I smiled. Not because I thought I was better than him. But because something in it felt familiar.
I feel I have also spent years in that exact frequency. The frequency of a mind that won’t, or perhaps can’t, stop controlling and measuring.
These days, we have normalized controlling and measuring, partly because we have the tools for it. In fact, it is socially sexy to use them.
We, as humans, go to great lengths to manage uncertainty and feel safe. One of the most recent ways to do that is thinking life is a game that can be managed. That it’s about winning and losing. And of course sports and games need stats. When we spend our life navigating numbers, interpreting them, building defenses and attacks, and trying to win, our brain develops and forms a specific architecture.
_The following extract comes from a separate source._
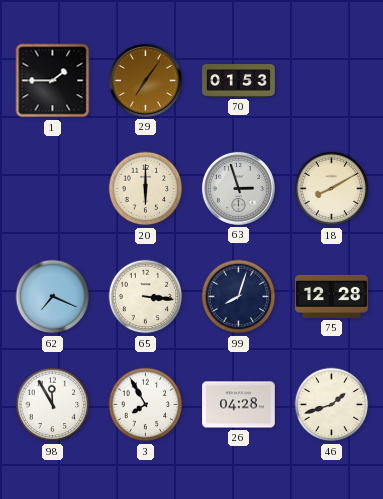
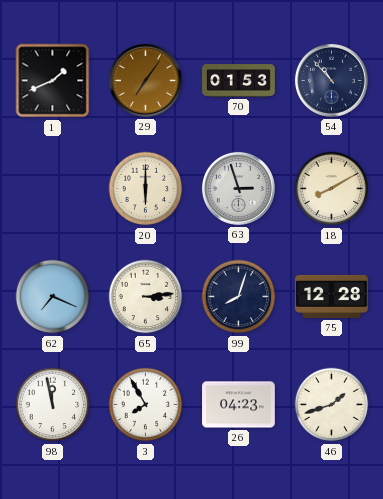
1: 1:45 -> 1:41
54: none -> 10:53
65: 3:16 -> 3:14
98: 11:55 -> 11:58
26: 04:28 -> 04:23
It learns to treat everything, including our own existence, as a project to be managed, or rather a game to be won.
When anything feels uncertain, data becomes a form of safety. If we can track our projects, time, meetings, people, tasks, goals, and many other things, we feel productive. It feels like we are getting somewhere. And without noticing it, the same habit extends further. We start tracking our sleep, our heart rate, our steps, our moods, and many other things. Again, we feel productive. We feel like we are doing something. Like we have a handle on the chaos.
We are not necessarily trying to be self-centered; we are trying to be in control and not waste time doing nothing. Because when we do nothing, the uncertain chaos, the inner one, comes back. And it’s not new. Just the costume is new. We’ve been looking at data for certainty in different packages since probably the dawn of time. Zodiacs, tarot, astrology and such, not in a demeaning way, were like our apps, smartwatches, and smartphones. Tools and technologies for managing uncertainty and feeling safe.
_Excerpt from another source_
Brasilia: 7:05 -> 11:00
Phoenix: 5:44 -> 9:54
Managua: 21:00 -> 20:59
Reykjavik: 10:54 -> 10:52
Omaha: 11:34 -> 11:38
It is a natural, very human instinct. Life gets unpredictable, get a dashboard.
The trouble begins when this architecture turns inward. We start trying to manage our peace the way we manage a project. We look for the hack for presence, the metric for fulfillment, and the baseline for happiness. We approach the inner world with the same frantic energy that we use to survive the outer one. Get the best travel gear, the best yoga mat, the best meditation app, the best carefully curated luxury wellness retreats and so on.
I don’t look at that man and feel bad. I genuinely don’t. I see a version of myself that, at different times, has also tried to measure and accumulate his way out of restlessness. Because we’re taught the best way to navigate a life is to control our surroundings, stay safe, and win. Not realizing that the restlessness and the need for control often grow stronger in response. Even with all the attention and awareness I can muster, I still slip up from time to time.
For me, it took a lot of attention and time, a lot of seemingly quiet, but difficult inner work, to realize what I was searching for wasn’t in the data. And also not just outside. It was in the internal surrender. Surrender to uncertainty and the absurd beauty of life. I still catch myself wanting to measure things, wanting to quantify my peace and surroundings. But I’ve learned to notice it when it happens, sit with the urge and laugh at myself instead of acting on it.
I don’t have the answers for him. Nobody does. Unless we allow them. Anyone who claims to have one is just trying to sell something. He has to figure it out on his own. I just have a quiet compassion to offer. The one he doesn’t know about. A gentle wish that he finds his own way, his own peace.